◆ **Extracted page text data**
>>
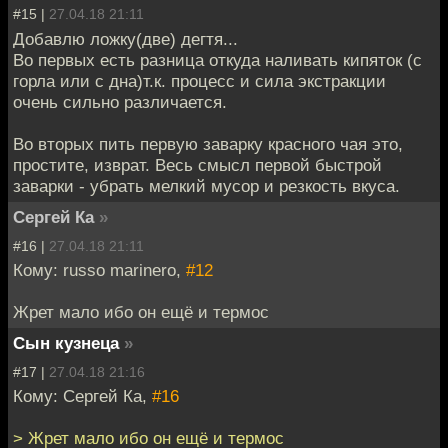
#15 |
27.04.18 21:11
Добавлю ложку(две) дегтя...
Во первых есть разница откуда наливать кипяток (с
горла или с дна)т.к. процесс и сила экстракции
очень сильно различается.
Во вторых пить первую заварку красного чая это,
простите, изврат. Весь смысл первой быстрой
заварки - убрать мелкий мусор и резкость вкуса.
Сергей Ка
»
#16 |
27.04.18 21:11
Кому: russo marinero,
#12
Жрет мало ибо он ещё и термос
Сын кузнеца
»
#17 |
27.04.18 21:16
Кому: Сергей Ка,
#16
> Жрет мало ибо он ещё и термос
<<
◆ **EXERCISE AIM**
What belongs in the answer is each line of the data that has the word "Жрет".

◆ **THE ANSWER**
Жрет мало ибо он ещё и термос
> Жрет мало ибо он ещё и термос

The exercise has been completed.